Creating an interleaved optimizer in Colmena can be achieved best using two separate threads that each use their own task queues.
The first thread is a simulation dispatcher.
It shares a task list, result database, and a Lock
with the other thread.
We use an Event, done
,
to signal both threads that the optimization loop has completed.
We denote tasks associated the simulation dispatcher with the topic “doer.”
# Send out the initial tasks
for _ in range(batch_size):
queues.send_inputs(task_queue.pop(), method='simulate', topic='doer')
# Pull and re-submit
while not done.is_set():
# Get a result
result = queues.get_result(topic='doer')
# Immediately send out a new task
with queue_lock:
queues.send_inputs(task_queue.pop(), method='simulate', topic='doer')
# Add the old task to the database
database.append((result.args, result.value))
The second thread is a task generator and prioritizer. Its tasks are labeled with the “thinker” topic.
# Create some tasks
tasks = generate_tasks(database, queue_length)
while not done.is_set():
# Send out an update task, which generates
# a new priority order for the tasks
with queue_lock:
queues.send_inputs(database, tasks,
method='reprioritize_queue',
topic='thinker')
# Wait until it is complete
result = queues.get_result(topic='thinker')
new_order = result.value
# Update the queue (requires locking)
with queue_lock:
# Copy out the old values
current_queue = task_queue.copy()
task_queue.clear()
# Note how many of the tasks have been started
num_started = len(new_order) - len(current_queue)
# Compute the new position of tasks
# Noting that the first items in the queue are gone
new_order -= num_started
# Re-submit tasks to the queue
for i in new_order:
if i < 0: # Task has already been sent out
continue
task_queue.append(current_queue[i])
Creating a main.py
The script used to launch a Colmena application must create the queues and launch the task server and thinking application.

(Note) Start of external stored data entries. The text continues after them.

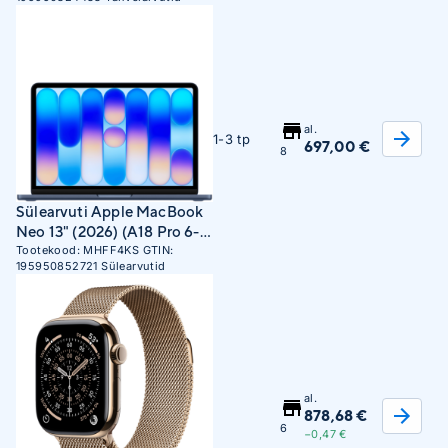
al.
1-3 tp
697,00 €
8
Sülearvuti Apple MacBook
Neo 13" (2026) (A18 Pro 6-
Core CPU, 5-Core GPU,
Tootekood:
MHFF4KS
GTIN:
195950852721
Sülearvutid
8GB RAM, 256GB SSD,
SWE) Indigo
al.
878,68 €
6
−0,47 €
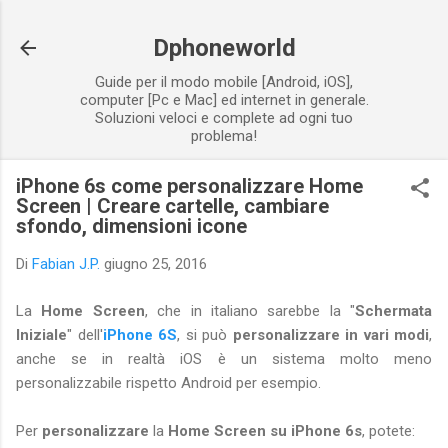
Passa ai contenuti principali
Dphoneworld
Guide per il modo mobile [Android, iOS],
computer [Pc e Mac] ed internet in generale.
Soluzioni veloci e complete ad ogni tuo
problema!
iPhone 6s come personalizzare Home
Screen | Creare cartelle, cambiare
sfondo, dimensioni icone
Di
Fabian J.P.
giugno 25, 2016
La
Home Screen
, che in italiano sarebbe la "
Schermata
Iniziale
" dell'
iPhone 6S
, si può
personalizzare in vari modi
,
anche se in realtà iOS è un sistema molto meno
personalizzabile rispetto Android per esempio.
Per
personalizzare
la
Home Screen su iPhone 6s
, potete:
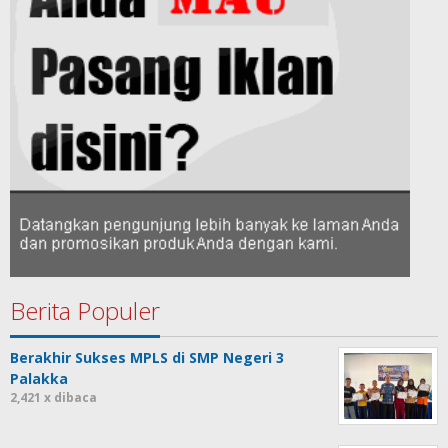
Berita Populer
Berakhir Sukses MPLS di SMP Negeri 3
Palakka
2,421 x dibaca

A common pattern is as follows:
from colmena.task_server.parsl import ParslTaskServer
from colmena.queue import PipeQueues
if __name__ == "__main__":
# [ ... Create the Parsl configuration, list of functions, ... ]

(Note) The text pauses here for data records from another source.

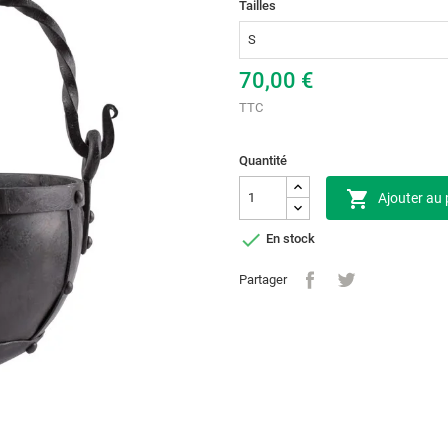
Tailles
70,00 €
TTC
Quantité

Ajouter au 

En stock
Partager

# Generate the queue pairs
queues = PipeQueues(keep_inputs=True, serialization_method='json')
# Instantiate the task server and thinker
task_server = ParslTaskServer(functions, queues, config)
thinker = Thinker(queues)
try:
# Launch the servers
doer.start()
thinker.start()
# Wait for the thinking application to complete
thinker.join()
finally:
# Send a shutdown signal to the task server
ueues.send_kill_signal()
# Wait for the task server to complete
doer.join()
The above script can be run as any other python code (e.g., python run.py
)
We have described configuration options for task server and thinker applications earlier. The key options to discuss here are those of the communication queues.
The PipeQueues()
object manages communication between Thinker and Task Server.

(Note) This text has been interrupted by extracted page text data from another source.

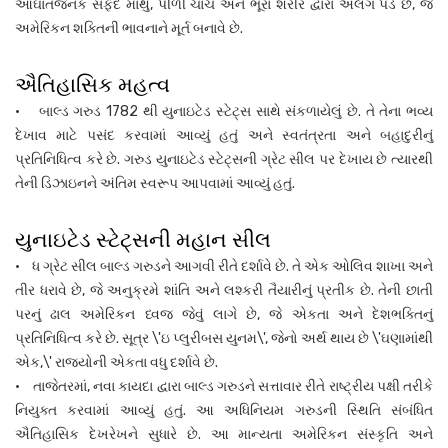
આઘાતજનક સફેદ માથું, પીળી ચાંચ અને ભૂરા શરીર દ્વારા અલગ પડે છે, જે
અમેરિકન શક્તિની ભાવનાને મૂર્ત બનાવે છે.
ઐતિહાસિક મહત્વ
• બાલ્ડ ગરુડ 1782 થી યુનાઇટેડ સ્ટેટ્સ સાથે સંકળાયેલું છે. તે તેના ભવ્ય
દેખાવ માટે પસંદ કરવામાં આવ્યું હતું અને સ્વતંત્રતા અને બહાદુરીનું
પ્રતિનિધિત્વ કરે છે. ગરુડ યુનાઇટેડ સ્ટેટ્સની ગ્રેટ સીલ પર દેખાય છે ત્યારથી
તેની ડિઝાઇનને અંતિમ સ્વરૂપ આપવામાં આવ્યું હતું.
યુનાઇટેડ સ્ટેટ્સની મહાન સીલ
• ધ ગ્રેટ સીલ બાલ્ડ ગરુડને આગવી રીતે દર્શાવે છે. તે એક ઓલિવ શાખા અને
તીર ધરાવે છે, જે અનુક્રમે શાંતિ અને લશ્કરી તૈયારીનું પ્રતીક છે. તેની છાતી
પરનું ઢાલ અમેરિકન ધ્વજ જેવું લાગે છે, જે એકતા અને દેશભક્તિનું
પ્રતિનિધિત્વ કરે છે. સૂત્ર \'ઇ પ્લુરીબસ યુનમ\', જેનો અર્થ થાય છે \'ઘણામાંથી
એક,\' રાજ્યોની એકતા વધુ દર્શાવે છે.
• તાજેતરમાં, નવા કાયદા દ્વારા બાલ્ડ ગરુડને સત્તાવાર રીતે રાષ્ટ્રીય પક્ષી તરીકે
નિયુક્ત કરવામાં આવ્યું હતું. આ અધિનિયમ ગરુડની સ્થિતિ સંબંધિત
ઐતિહાસિક દેખરેખને સુધારે છે. આ માન્યતા અમેરિકન સંસ્કૃતિ અને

It takes a few options in addition to the topics of tasks, such as
serialization_method
: Whether to use JSON or Pickle to serialize inputs and outputs. Either may produce smaller objects or provide faster conversion depending on your data types.keep_inputs
: Whether to retain inputs in theResult
object after task has completed. Removing inputs could speed communication but may complicate steering logic.